(EXERCISE): Pick out the lines below that include the string "цепи".

(Transcribed page contents):
# # #
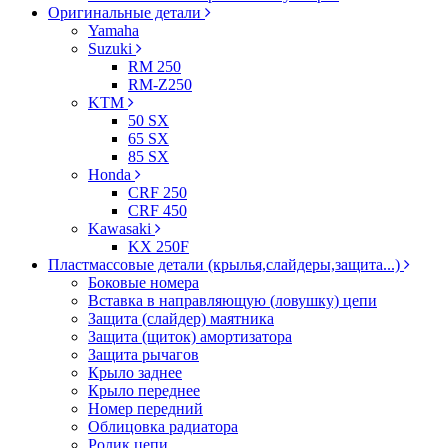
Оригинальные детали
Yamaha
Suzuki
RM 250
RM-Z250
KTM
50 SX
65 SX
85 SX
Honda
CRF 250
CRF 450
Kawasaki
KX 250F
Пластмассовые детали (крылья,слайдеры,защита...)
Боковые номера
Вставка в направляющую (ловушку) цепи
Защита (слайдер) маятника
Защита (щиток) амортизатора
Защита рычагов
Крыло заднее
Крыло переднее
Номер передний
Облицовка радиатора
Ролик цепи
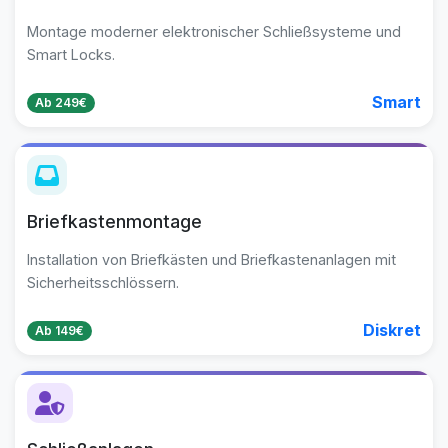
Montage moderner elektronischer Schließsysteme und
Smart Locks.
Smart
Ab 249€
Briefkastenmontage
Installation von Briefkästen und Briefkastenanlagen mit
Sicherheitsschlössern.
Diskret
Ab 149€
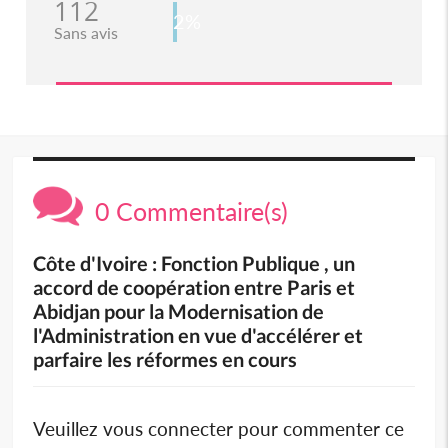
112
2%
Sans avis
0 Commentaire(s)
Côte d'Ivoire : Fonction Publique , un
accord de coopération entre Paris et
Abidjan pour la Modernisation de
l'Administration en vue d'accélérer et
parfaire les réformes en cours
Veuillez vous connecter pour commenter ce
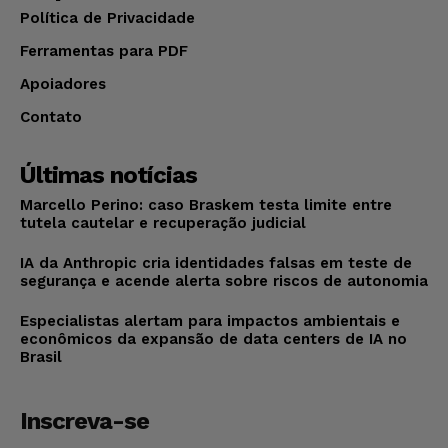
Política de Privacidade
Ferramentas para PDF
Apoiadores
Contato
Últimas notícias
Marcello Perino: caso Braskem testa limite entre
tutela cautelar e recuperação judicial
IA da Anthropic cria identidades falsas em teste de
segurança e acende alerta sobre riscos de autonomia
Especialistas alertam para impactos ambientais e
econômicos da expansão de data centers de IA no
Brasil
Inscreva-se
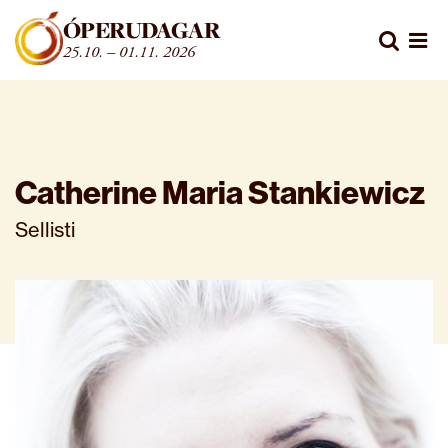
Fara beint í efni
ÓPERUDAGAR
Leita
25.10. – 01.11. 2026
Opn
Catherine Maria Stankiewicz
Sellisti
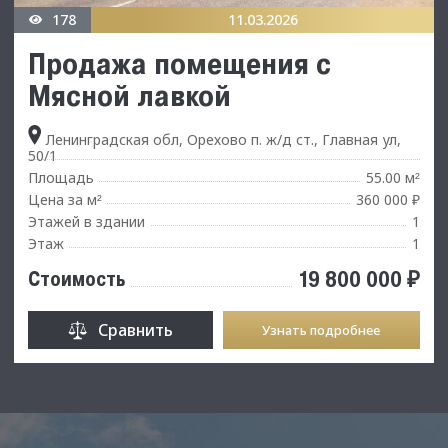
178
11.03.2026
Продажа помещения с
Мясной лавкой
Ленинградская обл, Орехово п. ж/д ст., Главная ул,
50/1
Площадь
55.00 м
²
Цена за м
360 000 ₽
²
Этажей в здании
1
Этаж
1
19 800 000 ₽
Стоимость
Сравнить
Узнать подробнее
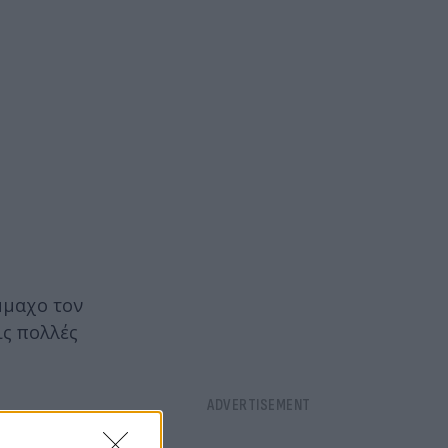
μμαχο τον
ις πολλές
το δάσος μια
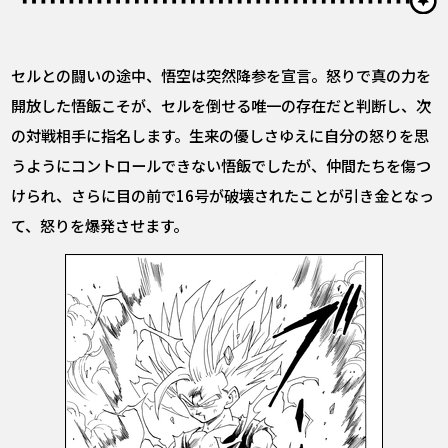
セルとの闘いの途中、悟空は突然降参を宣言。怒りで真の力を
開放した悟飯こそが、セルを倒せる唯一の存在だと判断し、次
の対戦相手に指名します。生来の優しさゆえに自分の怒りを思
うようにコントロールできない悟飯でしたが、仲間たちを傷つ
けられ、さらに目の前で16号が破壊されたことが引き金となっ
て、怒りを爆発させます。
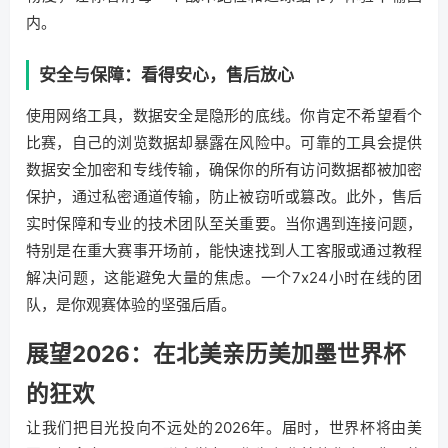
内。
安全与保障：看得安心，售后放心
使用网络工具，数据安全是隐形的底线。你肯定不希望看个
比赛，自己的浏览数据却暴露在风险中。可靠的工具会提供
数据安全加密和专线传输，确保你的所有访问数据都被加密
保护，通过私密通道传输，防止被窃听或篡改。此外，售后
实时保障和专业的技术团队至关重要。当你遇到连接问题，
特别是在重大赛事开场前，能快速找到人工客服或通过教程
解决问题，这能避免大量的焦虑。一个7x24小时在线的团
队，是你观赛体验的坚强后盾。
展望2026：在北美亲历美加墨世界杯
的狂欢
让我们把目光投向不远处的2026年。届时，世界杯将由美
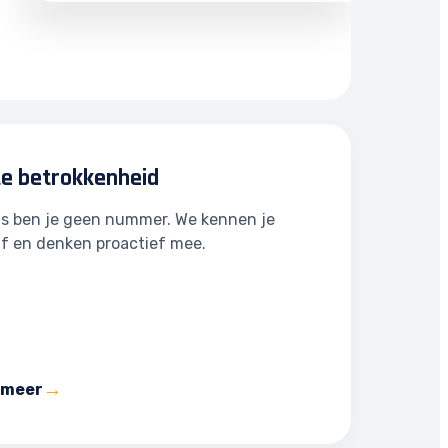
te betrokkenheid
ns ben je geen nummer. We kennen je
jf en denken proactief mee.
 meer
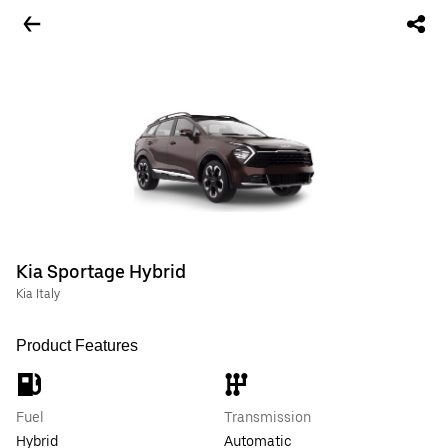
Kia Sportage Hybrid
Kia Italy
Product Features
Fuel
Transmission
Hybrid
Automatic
# # #
(RESPONSE BOX):
Вставка в направляющую (ловушку) цепи
Ролик цепи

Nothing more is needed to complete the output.